Crash/Freeze of new Server-Setup


Recommended Posts

Posted

Hey all,

 

after long time of unsuccessful troubleshooting by myself i am forced to ask you for help.

My situation:

- My Server crashes every time in a timespan between of 2-24h after the reboot (since the begginning on)

- mostly no access via WebUI or SMB or via direct command line after crash (sometimes but rarely still access via Web UI)

- crash can be induced while copying or moving, but mostly happens in idle (mostly while parity check if it's running)

- crash during copying e.g. from windows result in error messages on Windows like "0x8007003B" or "0x8007003A" or "path is not available"

- it once a time induced the switch (it is connected to) also to crash/block the other clients of the switch

- once i saw one cpu core stuck at 100% (while only WebUI was still working on a crash)

- parity check usually becomes extremely slow after 40% progress (recently it started to find errors in parity check, but crash was existing long time before)

- Commandline shows log (see CommandlineOutputScreenshot.rar )

 

My lineup:

- Supermicro X10SBA (SoC: J1900)

- G.Skill SO-DIMM 8 GB DDR3L-1333 Kit

- PSU: Be-Quiet Pure Power 11 BN290

- 2x WD Red 4 TB WD40EFAX (unfortunately SMR) (Array)

- 2x SanDisk SSD PLUS 480GB (Cache Pool Raid 1)

 

I did the following approach of troubleshooting without any success:

- RAM MemTest (passed)

- CPU stress test (with Windows10): (passed)

- HDD SMART test: (passed)

- USB Boot stick replaced, USB port changed

- SATA cables replaced

- Ubuntu 20.04 with the same hardware setup: manual break after 5 days uptime without any errors

- Windows 10 with same hardware setup: manual break after days of uptime, also passed MemTest and CPU stress test

- update to Unraid OS 6.9.0-Beta25: still crash

- applied this patch (C-States): https://howto.lintel.in/freezing-intels-bay-trail-socs-cushioned-patch/

- removed the cache drives (due to BTRFS and non ECC RAM combination)

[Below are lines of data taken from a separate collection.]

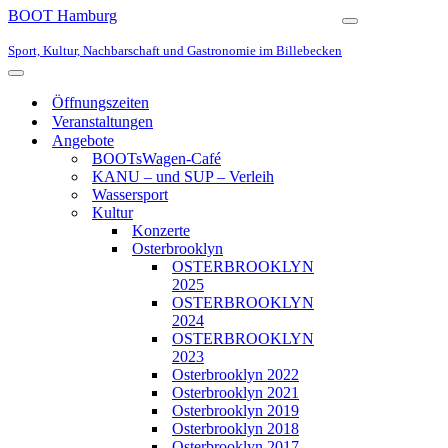
BOOT Hamburg
Navigationsmen
Sport, Kultur, Nachbarschaft und Gastronomie im Billebecken
Navigationsmenü
Öffnungszeiten
Veranstaltungen
Angebote
BOOTsWagen-Café
KANU – und SUP – Verleih
Wassersport
Kultur
Konzerte
Osterbrooklyn
OSTERBROOKLYN
2025
OSTERBROOKLYN
2024
OSTERBROOKLYN
2023
Osterbrooklyn 2022
Osterbrooklyn 2021
Osterbrooklyn 2019
Osterbrooklyn 2018
Osterbrooklyn 2017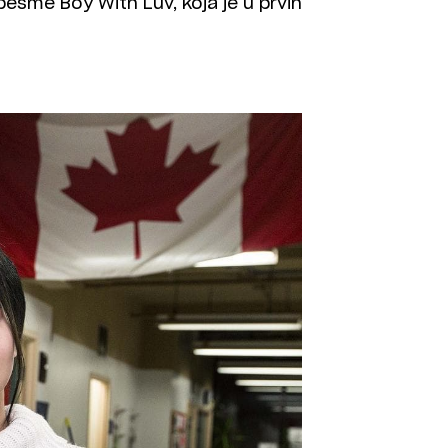
pesme Boy With Luv, koja je u prvih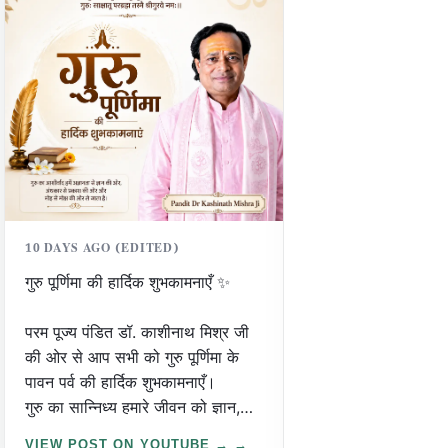
दिव्य सुनाबेश ❤️
जय श्री जगन्नाथ महा
10 DAYS AGO (EDITED)
गुरु पूर्णिमा की हार्दिक शुभकामनाएँ ✨
परम पूज्य पंडित डॉ. काशीनाथ मिश्र जी
की ओर से आप सभी को गुरु पूर्णिमा के
पावन पर्व की हार्दिक शुभकामनाएँ।
गुरु का सान्निध्य हमारे जीवन को ज्ञान,
संस्कार और सही दिशा प्रदान करता है।
VIEW POST ON YOUTUBE →
VIEW POST ON 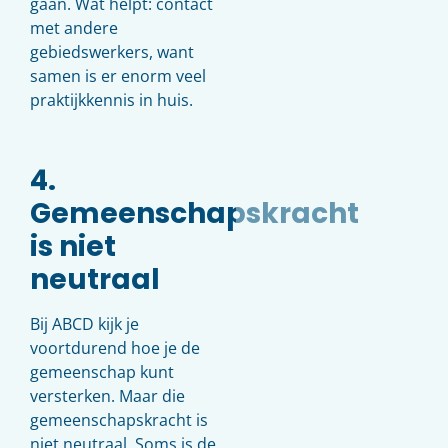
gaan. Wat helpt: contact
met andere
gebiedswerkers, want
samen is er enorm veel
praktijkkennis in huis.
4.
Gemeenschapskracht
is niet
neutraal
Bij ABCD kijk je
voortdurend hoe je de
gemeenschap kunt
versterken. Maar die
gemeenschapskracht is
niet neutraal. Soms is de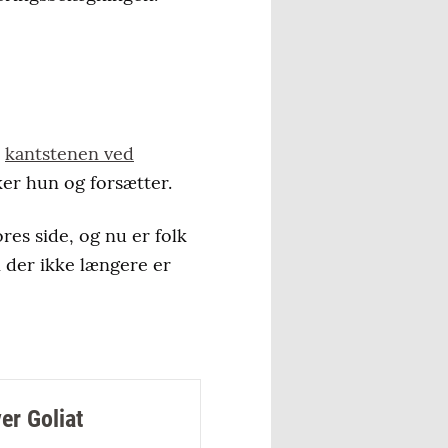
i
kantstenen ved
ker hun og forsætter.
res side, og nu er folk
 der ikke længere er
er Goliat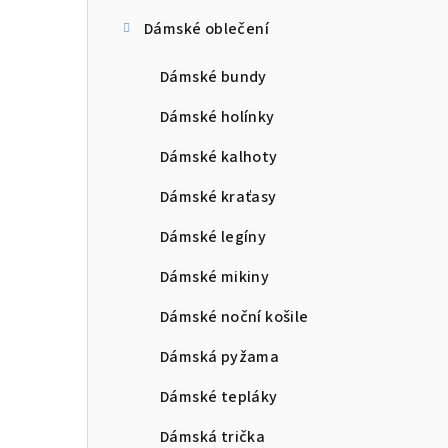
Dámské oblečení
Dámské bundy
Dámské holínky
Dámské kalhoty
Dámské kraťasy
Dámské legíny
Dámské mikiny
Dámské noční košile
Dámská pyžama
Dámské tepláky
Dámská trička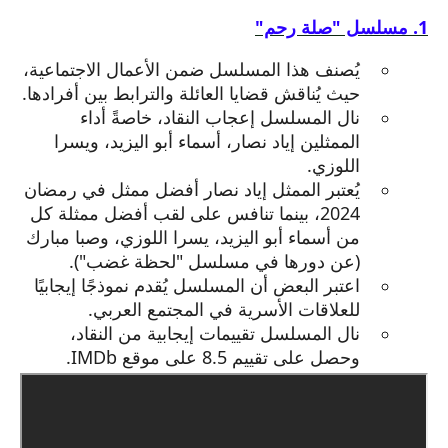
1. مسلسل "صلة رحم"
يُصنف هذا المسلسل ضمن الأعمال الاجتماعية،
حيث يُناقش قضايا العائلة والترابط بين أفرادها.
نال المسلسل إعجاب النقاد، خاصةً أداء
الممثلين إياد نصار، أسماء أبو اليزيد، ويسرا
اللوزي.
يُعتبر الممثل إياد نصار أفضل ممثل في رمضان
2024، بينما تنافس على لقب أفضل ممثلة كل
من أسماء أبو اليزيد، يسرا اللوزي، وصبا مبارك
(عن دورها في مسلسل "لحظة غضب").
اعتبر البعض أن المسلسل يُقدم نموذجًا إيجابيًا
للعلاقات الأسرية في المجتمع العربي.
نال المسلسل تقييمات إيجابية من النقاد،
وحصل على تقييم 8.5 على موقع IMDb.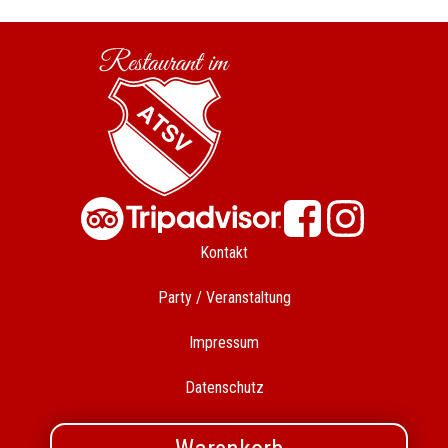
Kontakt
Party / Veranstaltung
Impressum
Datenschutz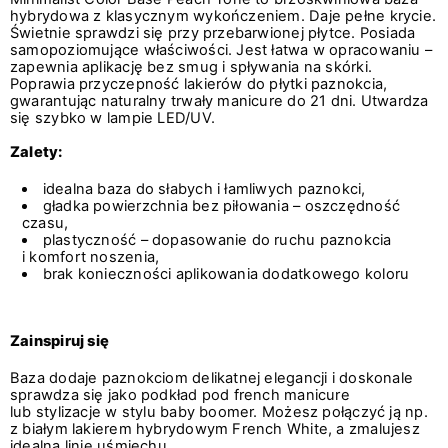
hybrydowa z klasycznym wykończeniem. Daje pełne krycie.
Świetnie sprawdzi się przy przebarwionej płytce. Posiada
samopoziomujące właściwości. Jest łatwa w opracowaniu –
zapewnia aplikację bez smug i spływania na skórki.
Poprawia przyczepność lakierów do płytki paznokcia,
gwarantując naturalny trwały manicure do 21 dni. Utwardza
się szybko w lampie LED/UV.
Zalety:
idealna baza do słabych i łamliwych paznokci,
gładka powierzchnia bez piłowania – oszczędność
czasu,
plastyczność – dopasowanie do ruchu paznokcia
i komfort noszenia,
brak konieczności aplikowania dodatkowego koloru
Zainspiruj się
Baza dodaje paznokciom delikatnej elegancji i doskonale
sprawdza się jako podkład pod french manicure
lub stylizacje w stylu baby boomer. Możesz połączyć ją np.
z białym lakierem hybrydowym French White, a zmalujesz
idealną linię uśmiechu.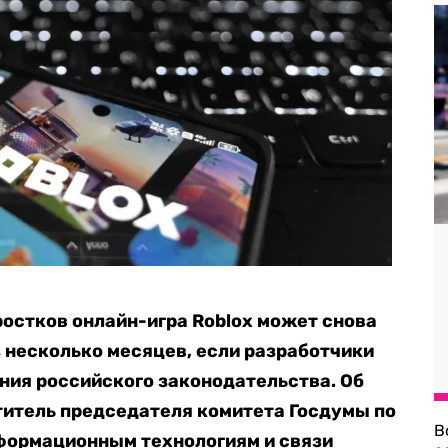
ростков онлайн-игра Roblox может снова
з несколько месяцев, если разработчики
ния российского законодательства. Об
итель председателя комитета Госдумы по
В
формационным технологиям и связи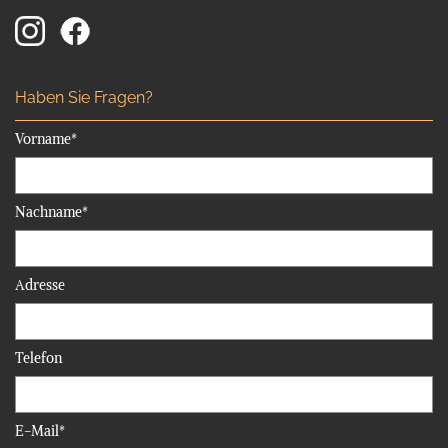
Haben Sie Fragen?
Vorname*
Nachname*
Adresse
Telefon
E-Mail*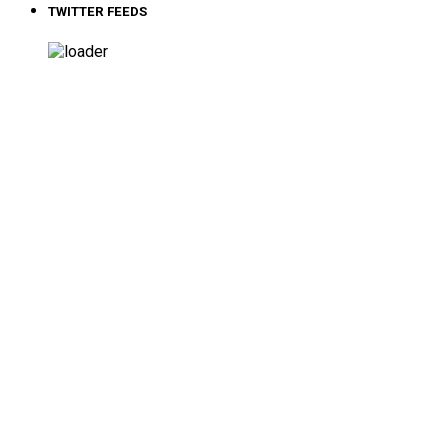
TWITTER FEEDS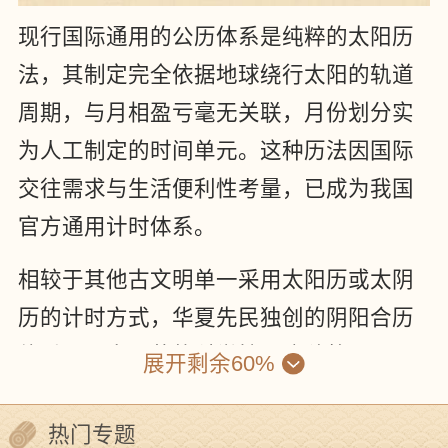
现行国际通用的公历体系是纯粹的太阳历
法，其制定完全依据地球绕行太阳的轨道
周期，与月相盈亏毫无关联，月份划分实
为人工制定的时间单元。这种历法因国际
交往需求与生活便利性考量，已成为我国
官方通用计时体系。
相较于其他古文明单一采用太阳历或太阴
历的计时方式，华夏先民独创的阴阳合历
体系展现出显著的科学性。这种将日月运
展开剩余60%
行规律有机融合的计时系统，不仅体现了
严谨的天文观测水平，更彰显了古代科学
热门专题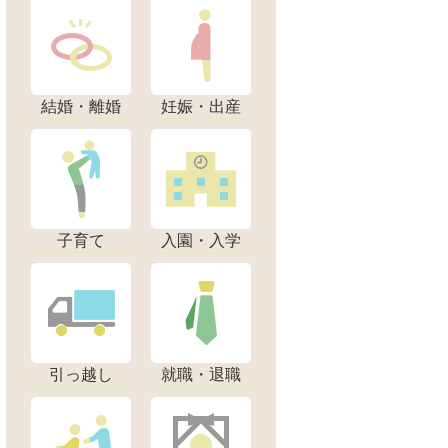
結婚・離婚
妊娠・出産
子育て
入園・入学
引っ越し
就職・退職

- boot in safe mode; boot in legacy and UEFI mode

- Syslog and enhanced Syslog does not help because of unexpected hard shutdowns

 

What else can i try to find the problem? Does anyone know or see a problem? Could it be a Hardware/Software incompatibility?

 

Next step for me would be to remove the hard drives or at least try a new "greenfield" build up of the server, what i actually wanted to avoid rather.

 

Thank you!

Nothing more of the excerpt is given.